The National Government can no longer afford to be complacent on a possible economic slowdown in China given our economy’s high exposure to China and Australia, the Green Party said today.
The Chinese Government intervened today with new measures to try and halt the decline of the Chinese stock market, down around 30 percent from its peak last month. The correction has had flow-on effects for commodity prices, with oil and iron ore both falling in value. Iron ore has fallen to a six-year low at US$45 a tonne.
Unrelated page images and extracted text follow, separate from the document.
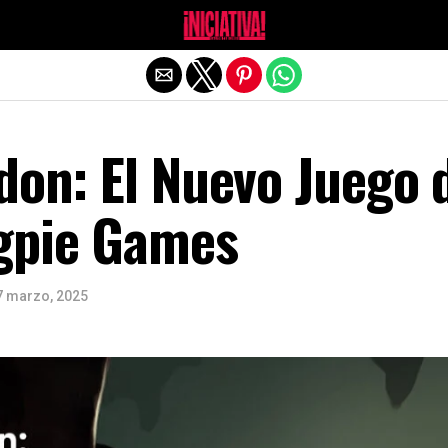
Salir de la versión móvil
don: El Nuevo Juego 
gpie Games
7 marzo, 2025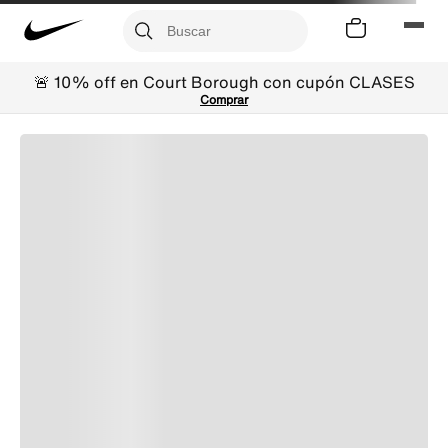
🚨 10% off en Court Borough con cupón CLASES
Comprar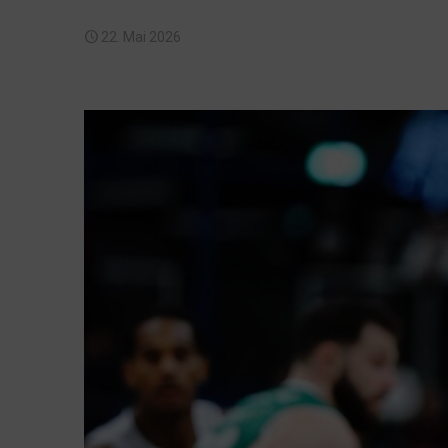
22. Mai 2026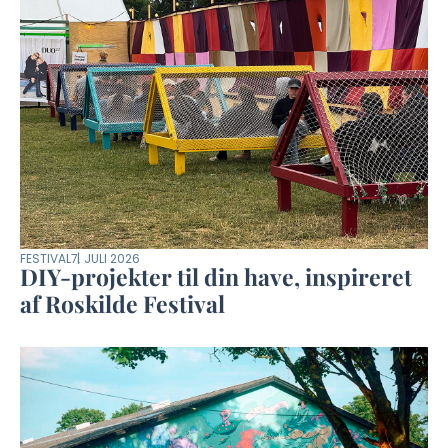
FESTIVAL
7. JULI 2026
DIY-projekter til din have, inspireret
af Roskilde Festival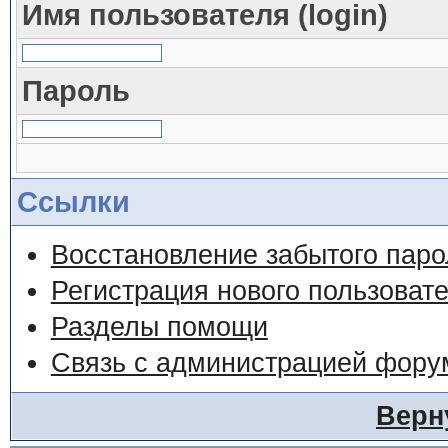
Имя пользователя (login)
Пароль
Ссылки
Восстановление забытого паро
Регистрация нового пользоват
Разделы помощи
Связь с администрацией фору
Верн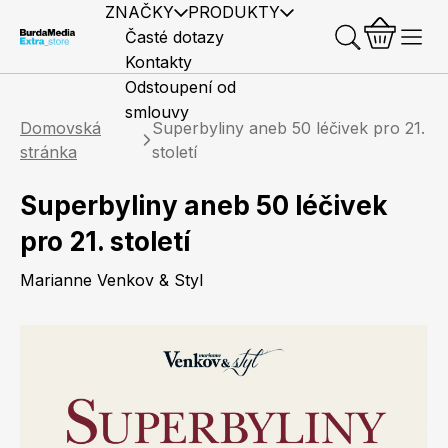
ZNAČKY
PRODUKTY
Časté dotazy
Kontakty
Odstoupení od
smlouvy
Domovská
Superbyliny aneb 50 léčivek pro 21.
stránka
století
Superbyliny aneb 50 léčivek
Předplatné časopisů
Elle
Burda Style
Časopisy
pro 21. století
Marianne Venkov & Styl
Knihy
Merch
Marianne
Elle Decoration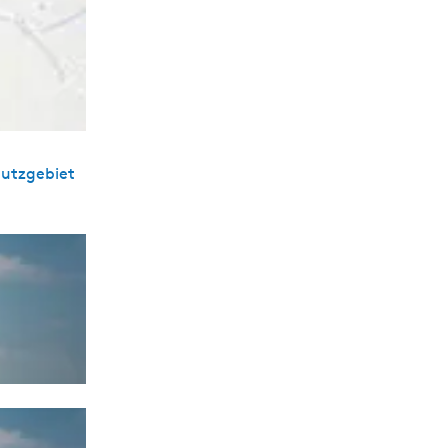
hutzgebiet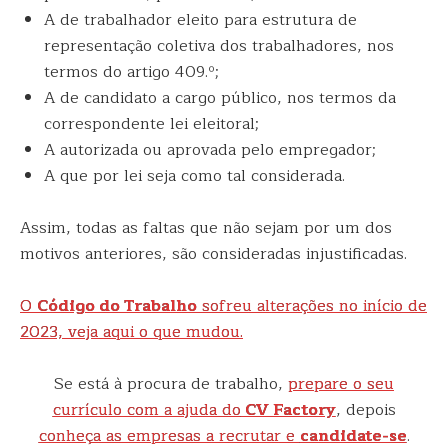
A de trabalhador eleito para estrutura de
representação coletiva dos trabalhadores, nos
termos do artigo 409.º;
A de candidato a cargo público, nos termos da
correspondente lei eleitoral;
A autorizada ou aprovada pelo empregador;
A que por lei seja como tal considerada.
Assim, todas as faltas que não sejam por um dos
motivos anteriores, são consideradas injustificadas.
O
Código do Trabalho
sofreu alterações no início de
2023, veja aqui o que mudou.
Se está à procura de trabalho,
prepare o seu
currículo com a ajuda do
CV Factory
, depois
conheça as empresas a recrutar e
candidate-se
.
Iron ore makes up 17 percent of Australia’s export economy by value.
“John Key can no longer afford to be complacent on the possible difficulties our economy faces given our $23 billion export exposure to the Chinese and Australian economies,” Green Party Co-leader Metiria Turei said.
“China’s troubles will have a double whammy effect on our export economy given the fact that our biggest trading partner, Australia, is also getting hit by China’s economic slowdown.
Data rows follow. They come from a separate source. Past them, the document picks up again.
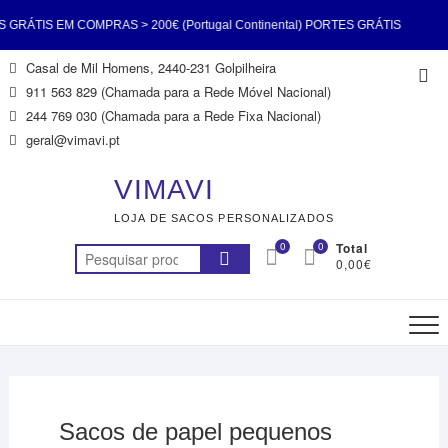
GRÁTIS EM COMPRAS > 200€ (Portugal Continental) PORTES GRÁTIS
Skip
Casal de Mil Homens, 2440-231 Golpilheira
Top
RAS > 200€ (Portugal Continental) PORTES GRÁTIS EM COMPRAS >
to
911 563 829 (Chamada para a Rede Móvel Nacional)
Me
content
244 769 030 (Chamada para a Rede Fixa Nacional)
Portugal Continental) PORTES GRÁTIS EM COMPRAS > 200€ (Portugal
geral@vimavi.pt
nental) PORTES GRÁTIS EM COMPRAS > 200€ (Portugal Continental)
VIMAVI
LOJA DE SACOS PERSONALIZADOS
GRÁTIS EM COMPRAS > 200€ (Portugal Continental) PORTES GRÁTIS
0
0
Total
Pesquisar
0,00€
RAS > 200€ (Portugal Continental) PORTES GRÁTIS EM COMPRAS >
por:
200€ (Portugal Continental)
Sacos de papel pequenos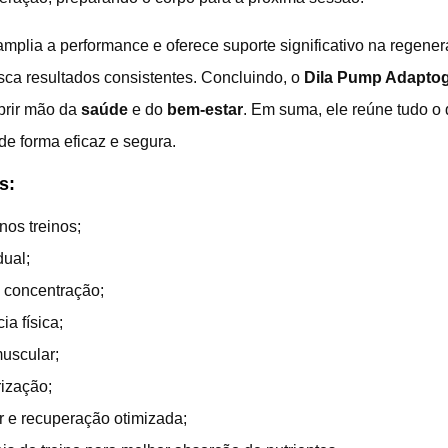
amplia a performance e oferece suporte significativo na regene
ca resultados consistentes. Concluindo, o
Dila Pump Adapto
brir mão da
saúde
e do
bem-estar
. Em suma, ele reúne tudo o
de forma eficaz e segura.
s:
nos treinos;
dual;
 concentração;
a física;
uscular;
rização;
r e recuperação otimizada;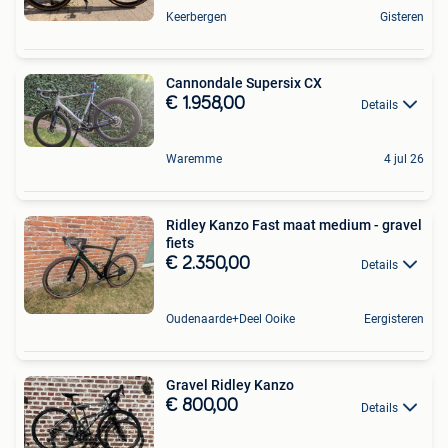
Keerbergen
Gisteren
Cannondale Supersix CX
€ 1.958,00
Details
Waremme
4 jul 26
Ridley Kanzo Fast maat medium - gravel
fiets
€ 2.350,00
Details
Oudenaarde+Deel Ooike
Eergisteren
Gravel Ridley Kanzo
€ 800,00
Details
“Our exports to our two biggest trading partners, China and Australia, are both at risk from events taking place in China right now.
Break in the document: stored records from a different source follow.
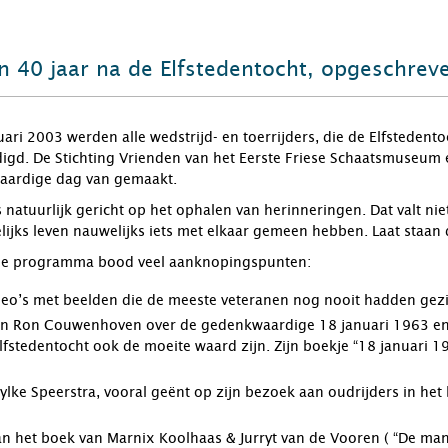
n 40 jaar na de Elfstedentocht, opgeschrev
ari 2003 werden alle wedstrijd- en toerrijders, die de Elfsteden
igd. De Stichting Vrienden van het Eerste Friese Schaatsmuseum
aardige dag van gemaakt.
atuurlijk gericht op het ophalen van herinneringen. Dat valt ni
gelijks leven nauwelijks iets met elkaar gemeen hebben. Laat staa
rde programma bood veel aanknopingspunten:
ideo’s met beelden die de meeste veteranen nog nooit hadden gez
an Ron Couwenhoven over de gedenkwaardige 18 januari 1963 en
lfstedentocht ook de moeite waard zijn. Zijn boekje “18 januari 
lke Speerstra, vooral geënt op zijn bezoek aan oudrijders in het 
an het boek van Marnix Koolhaas & Jurryt van de Vooren ( “De ma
“Other parts of the economy, like domestic retail spending, can step up to offset falls in export values, but our long-term economic prosperity depends on the value we add to our exports.
“The National Government has consistently downplayed the vulnerability of our commodity-based export economy rather than fix it.
“By focusing on investing and developing the dairy sector, National’s made a short-term bet on dairy prices rather than build a diversified, resilient export sector.
“A smarter way forward is to invest in innovation and policies that support adding value to our export and import substitution sectors.
“New Zealand invests half what most other developed countries do on research and development and National has failed to turn this number around in any significant way,” said Mrs Turei.